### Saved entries
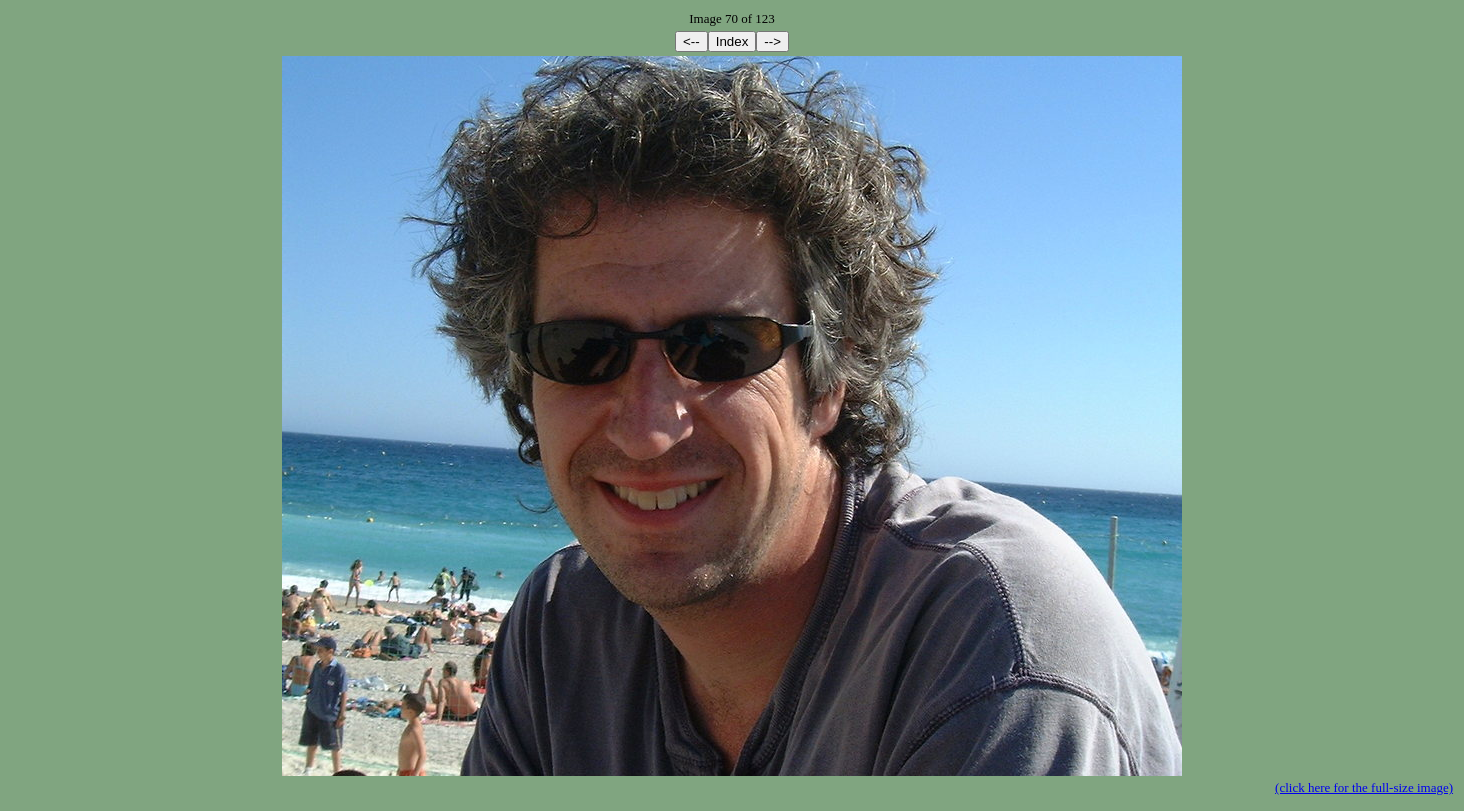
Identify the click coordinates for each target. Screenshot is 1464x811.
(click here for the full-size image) (1364, 787)
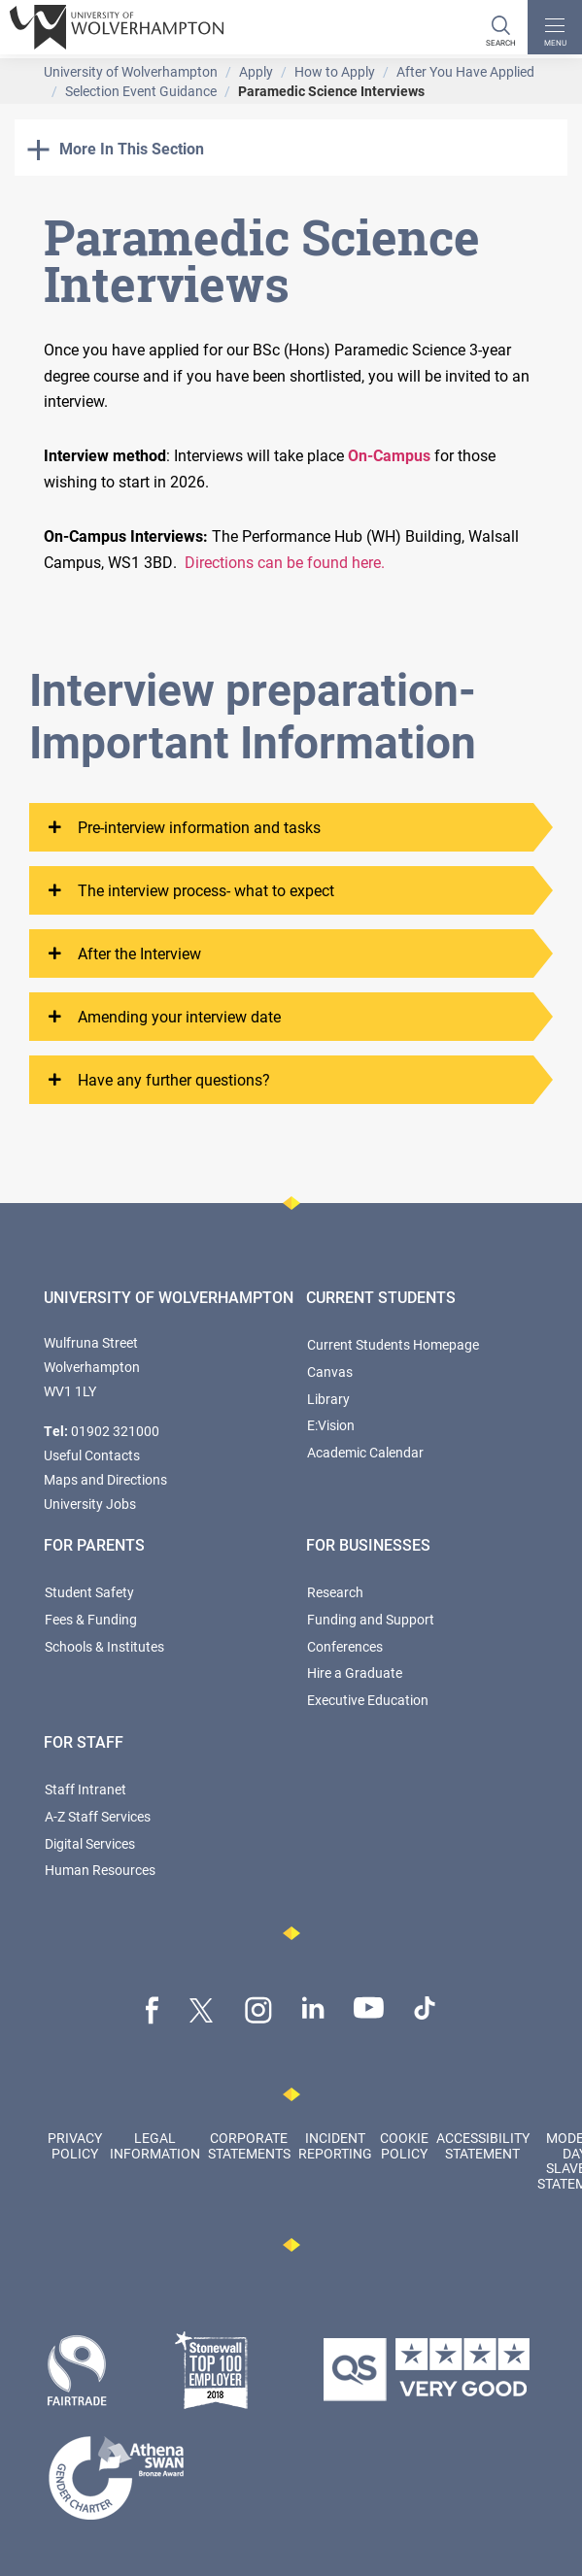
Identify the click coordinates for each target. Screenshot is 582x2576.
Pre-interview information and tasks (185, 827)
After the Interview (125, 953)
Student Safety (89, 1592)
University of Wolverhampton (131, 71)
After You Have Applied (465, 71)
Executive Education (367, 1699)
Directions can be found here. (285, 562)
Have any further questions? (159, 1079)
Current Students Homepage (393, 1344)
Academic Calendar (365, 1452)
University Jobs (90, 1503)
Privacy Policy (75, 2144)
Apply (256, 71)
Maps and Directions (105, 1479)
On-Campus (389, 455)
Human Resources (100, 1869)
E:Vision (331, 1425)
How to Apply (334, 71)
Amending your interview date (165, 1016)
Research (335, 1592)
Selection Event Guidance (141, 91)
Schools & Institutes (104, 1646)
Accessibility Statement (483, 2144)
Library (328, 1398)
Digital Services (90, 1843)
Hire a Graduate (354, 1672)
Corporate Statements (249, 2144)
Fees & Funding (91, 1619)
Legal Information (155, 2144)
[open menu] (555, 27)
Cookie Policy (404, 2144)
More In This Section (115, 148)
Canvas (330, 1371)
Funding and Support (370, 1619)
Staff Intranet (85, 1789)
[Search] (500, 27)
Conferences (345, 1646)
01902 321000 (115, 1431)
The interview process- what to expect (191, 890)
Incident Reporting (335, 2144)
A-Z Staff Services (98, 1816)
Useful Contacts (92, 1455)
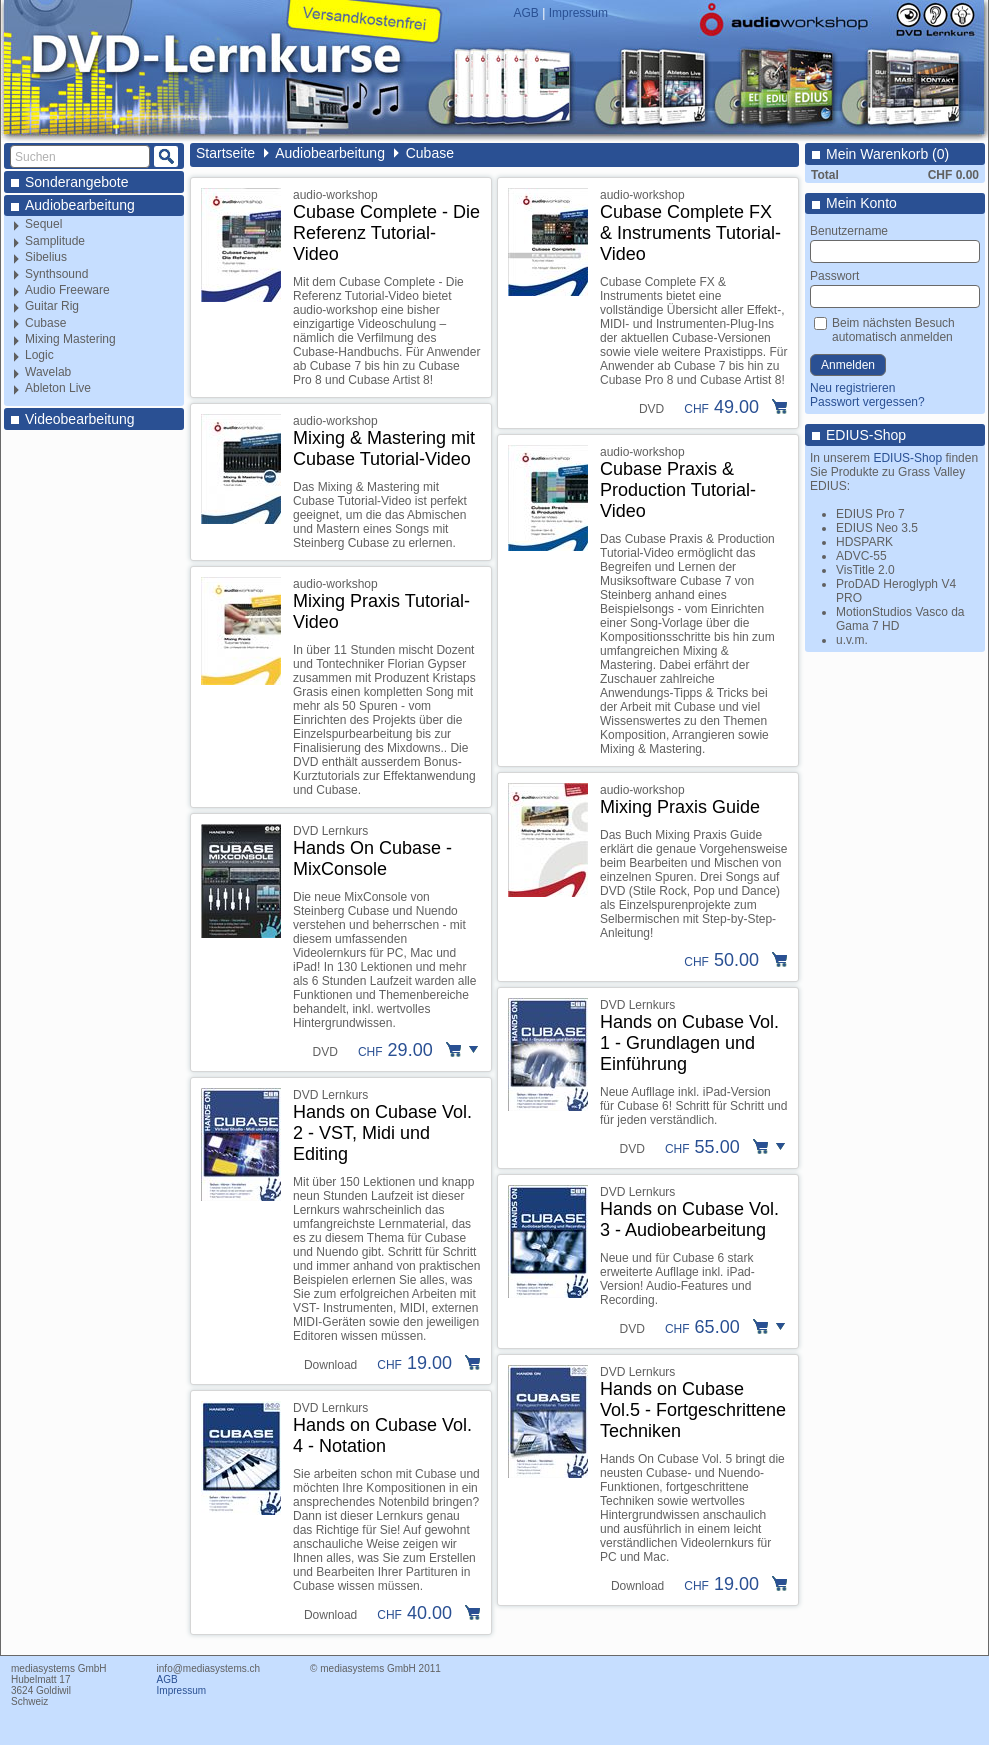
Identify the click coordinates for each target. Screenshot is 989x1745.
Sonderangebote (77, 182)
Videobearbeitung (80, 419)
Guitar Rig (52, 306)
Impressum (578, 13)
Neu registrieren (852, 388)
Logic (39, 355)
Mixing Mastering (70, 339)
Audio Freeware (67, 290)
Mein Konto (861, 203)
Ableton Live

### Assigned task
Only the lines from the top of the records through the line with "Directions can be found here. (285, 562)" belong in the copy; write them out exactly, leaving out pictures.

### Expected output
Identify the click coordinates for each target. Screenshot is 1464x811.
(click here for the full-size image) (1364, 787)
Identify the click coordinates for each target. Screenshot is 582x2576.
Pre-interview information and tasks (185, 827)
After the Interview (125, 953)
Student Safety (89, 1592)
University of Wolverhampton (131, 71)
After You Have Applied (465, 71)
Executive Education (367, 1699)
Directions can be found here. (285, 562)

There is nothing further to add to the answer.